“Hurricane Matthew started pounding the eastern coast of Florida as far south as Miami last Thursday afternoon. The storm has been described as historic and extremely dangerous. But there may be one benefit to the storm’s torrential rains: It could put a temporary halt on the mosquitoes that spread the Zika virus.
“To date, there have been 141 locally transmitted cases of Zika reported in Florida since the end of July.
“What does that have to do with a hurricane? Adult mosquitoes get washed away by heavy rain. This includes Aedes aegypti mosquitoes, which transmit the Zika virus. In the short term, from the first few days to about a week after the storm, the mosquito cycle is naturally interrupted — and that can have a beneficial effect on Zika transmission.
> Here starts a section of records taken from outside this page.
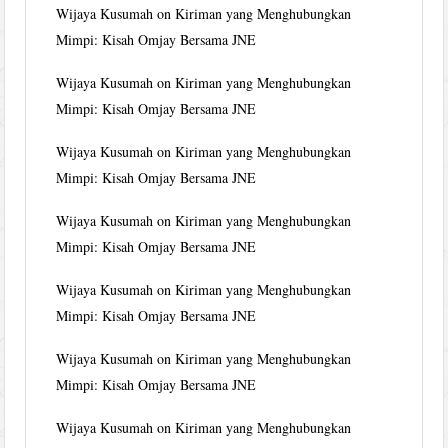
Wijaya Kusumah
on
Kiriman yang Menghubungkan
Mimpi: Kisah Omjay Bersama JNE
Wijaya Kusumah
on
Kiriman yang Menghubungkan
Mimpi: Kisah Omjay Bersama JNE
Wijaya Kusumah
on
Kiriman yang Menghubungkan
Mimpi: Kisah Omjay Bersama JNE
Wijaya Kusumah
on
Kiriman yang Menghubungkan
Mimpi: Kisah Omjay Bersama JNE
Wijaya Kusumah
on
Kiriman yang Menghubungkan
Mimpi: Kisah Omjay Bersama JNE
Wijaya Kusumah
on
Kiriman yang Menghubungkan
Mimpi: Kisah Omjay Bersama JNE
Wijaya Kusumah
on
Kiriman yang Menghubungkan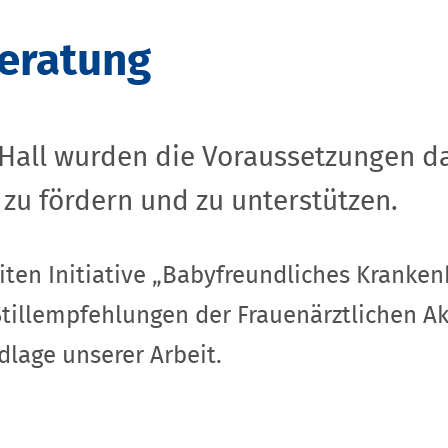
beratung
all wurden die Voraussetzungen daf
 zu fördern und zu unterstützen.
eiten Initiative „Babyfreundliches Krank
Stillempfehlungen der Frauenärztlichen 
lage unserer Arbeit.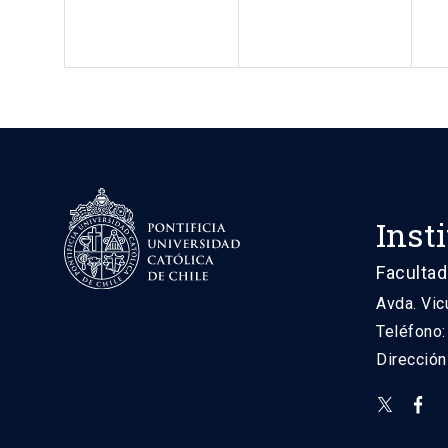
Inst
Facultad
Avda. Vic
Teléfono
Direcció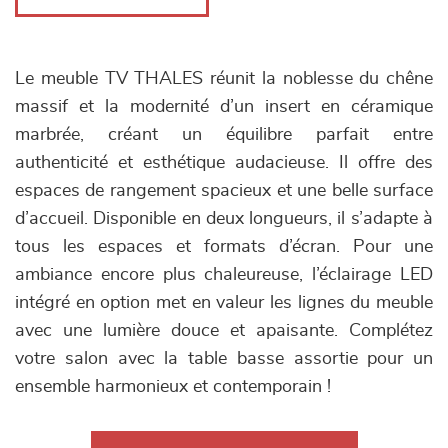
Le meuble TV THALES réunit la noblesse du chêne
massif et la modernité d’un insert en céramique
marbrée, créant un équilibre parfait entre
authenticité et esthétique audacieuse. Il offre des
espaces de rangement spacieux et une belle surface
d’accueil. Disponible en deux longueurs, il s’adapte à
tous les espaces et formats d’écran. Pour une
ambiance encore plus chaleureuse, l’éclairage LED
intégré en option met en valeur les lignes du meuble
avec une lumière douce et apaisante. Complétez
votre salon avec la table basse assortie pour un
ensemble harmonieux et contemporain !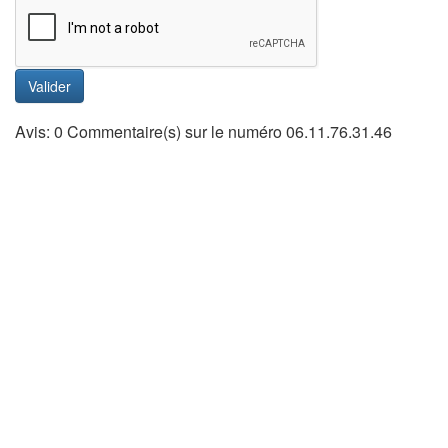
Valider
Avis: 0 Commentaire(s) sur le numéro 06.11.76.31.46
In fact, initially after a big storm, there can be a decrease in all mosquitoes.
“The first mosquitoes to reappear aren’t the types that cause a public health concern.
“’We associate severe rain events like tropical events and hurricanes with increases in nuisance mosquitoes, not with disease-spreading (mosquitoes),’ said Ben Beard, chief of the Bacterial Diseases Branch in the US Centers for Disease Control and Prevention’s Division of Vector-Borne Diseases.
“Heavy rains and flooding wash away larvae from Zika-carrying mosquitoes’ breeding sites, such as tires, bottlecaps, bird baths and flower pots, he explained.
“Another benefit: The storm is hitting late in the season. ‘The mosquito population naturally declines starting in September. As the season begins to change, the mosquito threat naturally begins to go down, so in this sense, time is on our side,’ Beard said.
“Looking ahead to the next few weeks, it’s difficult to know the risk. The CDC is continuing to work with the Florida Department of Health to monitor the situation there.
“’We are watching this very closely,’ Beard said. ‘The bottom line is that as cases are identified, mosquito-control measures are enacted. In the meantime, there is lots of mosquito surveillance to identify these populations’ of infected mosquitoes.